Good luck, :mrgreen: 

John


----------



## Harold_V (Jul 5, 2010)

Very nice post, John. Thanks for sharing your knowledge. 

Harold


----------



## Platdigger (Jul 5, 2010)

Yes, very nice! Thanks


----------



## Wyndham (Jul 5, 2010)

Yes That was a very good explanation and reasoned method of operation. I have all the parts, air compressor, buckets,screens etc. 
The idea of a cement mixer is a good one, I'll have to see what Harbor Freight has and maybe on sale.
Question on the pine oil, would something like Murfey's oil Soap also work or mineral oil. I'm trying to think who has pine oil(would furniture polish work??)
Thanks Wyndham


----------



## Palladium (Jul 5, 2010)

I'm not sure on this but i think i've heard of people using Pine Sol.


----------



## qst42know (Jul 5, 2010)

Here is one modern chemical used for flotation.

http://worldwideresin.itrademarket.com/1998351/depramin-frothing-agent.htm


----------



## aussco999 (Jul 7, 2010)

Harold and Platdigger:

Thank you both for your kind words. Learning something new is one of life’s rewards and sharing the knowledge (within reason) is part of the repayment. My expertise is in the exploration, exploitation and the extraction (that’s a lot of X’s), of valuable minerals/metals from ore. So I pay attention to the good information provided by the forum’s knowledgeable members on the refining of my hard earned gains. And yes, I bought Hokes’ book a long time ago.

Wyndham:

I can’t give you a good answer on the use of Murfey’s Oil Soap, as I’m not familiar with the product. There are several different oils that can be used, but everyone knows of or has pine oil around in the form of turpentine. It’s the same stuff used to thin oil base paints and clean paint brushes when you’re done. (But, not the paint thinner or mineral spirits stuff, as they are both petroleum distillates). Pure gum turpentine is 100% distilled oil extracted from the gum of living pine trees. Another benefit of using pine oil is, because it comes from live pine trees, it’s a tougher argument for the greenie tree-huggers (pun intended) to accuse you of contaminating their world.

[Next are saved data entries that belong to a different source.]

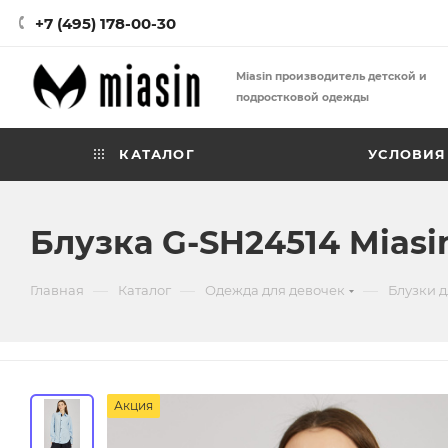
+7 (495) 178-00-30
Miasin производитель детской и
подростковой одежды
КАТАЛОГ
УСЛОВИЯ
Блузка G-SH24514 Miasi
—
—
—
Главная
Каталог
Одежда для девочек
Блузки д
Акция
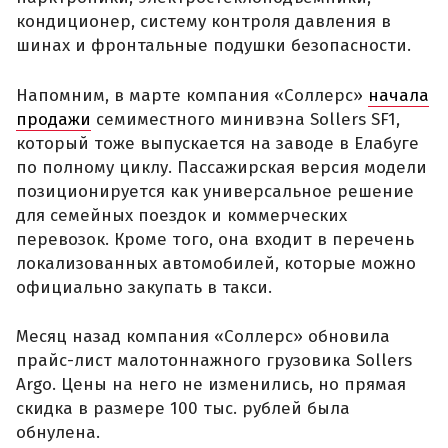
кондиционер, систему контроля давления в
шинах и фронтальные подушки безопасности.
Напомним, в марте компания «Соллерс»
начала
продажи
семиместного минивэна Sollers SF1,
который тоже выпускается на заводе в Елабуге
по полному циклу. Пассажирская версия модели
позиционируется как универсальное решение
для семейных поездок и коммерческих
перевозок. Кроме того, она входит в перечень
локализованных автомобилей, которые можно
официально закупать в такси.
Месяц назад компания «Соллерс» обновила
прайс-лист малотоннажного грузовика Sollers
Argo. Цены на него не изменились, но прямая
скидка в размере 100 тыс. рублей была
обнулена.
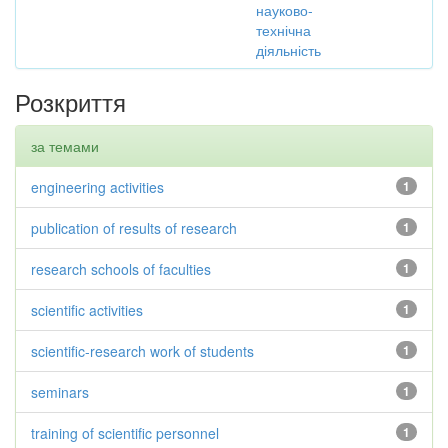
науково-
технічна
діяльність
Розкриття
за темами
engineering activities
1
publication of results of research
1
research schools of faculties
1
scientific activities
1
scientific-research work of students
1
seminars
1
training of scientific personnel
1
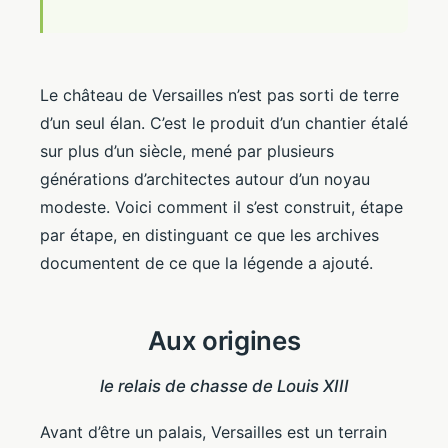
Le château de Versailles n’est pas sorti de terre
d’un seul élan. C’est le produit d’un chantier étalé
sur plus d’un siècle, mené par plusieurs
générations d’architectes autour d’un noyau
modeste. Voici comment il s’est construit, étape
par étape, en distinguant ce que les archives
documentent de ce que la légende a ajouté.
Aux origines
le relais de chasse de Louis XIII
Avant d’être un palais, Versailles est un terrain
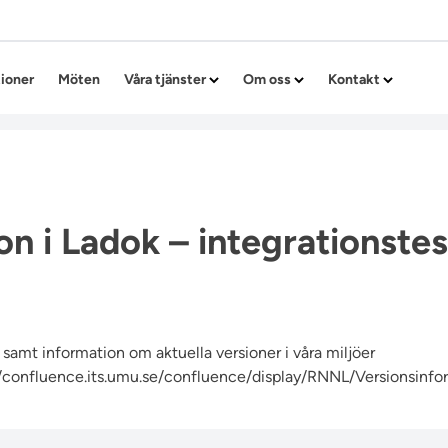
Hoppa till innehållet
tioner
Möten
Våra tjänster
Om oss
Kontakt
on i Ladok – integrationstes
samt information om aktuella versioner i våra miljöer
//confluence.its.umu.se/confluence/display/RNNL/Versionsinfo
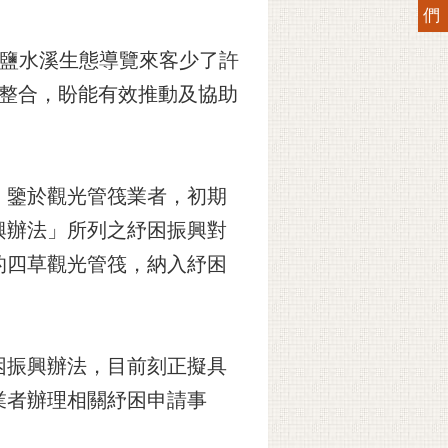
們
及鹽水溪生態導覽來客少了許
與整合，盼能有效推動及協助
。鑒於觀光管筏業者，初期
興辦法」所列之紓困振興對
的四草觀光管筏，納入紓困
困振興辦法，目前刻正擬具
業者辦理相關紓困申請事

Because it’s immiscible in water, you’ll need to high speed mix it first with water to create an emulsion, before adding the solids. In the emulsion, the microscopic oil suspended in the water will easily attach to the hydrophobic mineral particles, while amazingly not have much effect on most of the gangue material. This is were your homework starts with empirical testing to determine the right amount of oil to water ratio for a better recovery. I suggest you start with several small measured ore samples and test until you get the desired results. With the exception of a some of the silica mineral, most of the black and blond sands will sink to the bottom. Adding some form of air bubble (either impellers or compressed air) will speed up the flotation process. If your results aren’t good, there’re a couple other tricks I’ll pass along to you.

Palladium:

The house cleaner/polisher Pine Sol may work. I looked around the house to see if the wife had any handy so as to check on the ingredients. No luck. Instead, I walked past the frig, found the beer and that search is now over. A concern I always have with using household products is that most of them contain some form of additive/preservative chemical that may or may not effect the process. In this case, probably not, but a gallon of gum turpentine is still probably cheaper than a liter of Pine Sol.

Gst42know:

There was a company called American Cyanamid that was a world leader in the manufacturing of flotation chemicals, and I’ve bought several 55 gal. drums from them in the past, but I don’t know if they’re still in business here in the states. I recently heard you could still buy their products in Mexico, and I’ll check on that as our project there gets closer to coming on line. For the time being, and due to the time and expense of getting special chemical permits, we will stay with the environmentally friendly pine oil for our flotation needs.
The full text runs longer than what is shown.